Go through the records and restate them word for word, omitting images.

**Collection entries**
┄┄┄┄┄┄┄┄┄┄

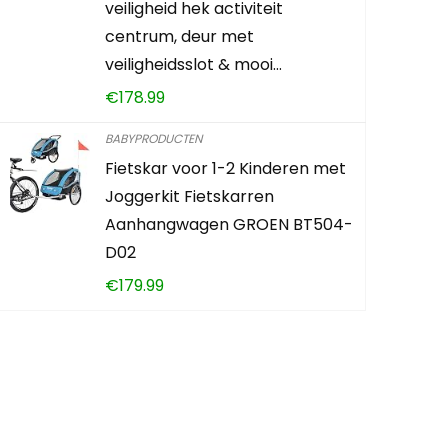
veiligheid hek activiteit
centrum, deur met
0
2
veiligheidsslot & mooi…
€
178.99
CONTROLEE
BABYPRODUCTEN
Fietskar voor 1-2 Kinderen met
Joggerkit Fietskarren
Aanhangwagen GROEN BT504-
D02
€
179.99
den?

┄┄┄┄┄┄┄┄┄┄

**Task result**
veiligheid hek activiteit
centrum, deur met
0
2
veiligheidsslot & mooi…
€
178.99
CONTROLEE
BABYPRODUCTEN
Fietskar voor 1-2 Kinderen met
Joggerkit Fietskarren
Aanhangwagen GROEN BT504-
D02
€
179.99
den?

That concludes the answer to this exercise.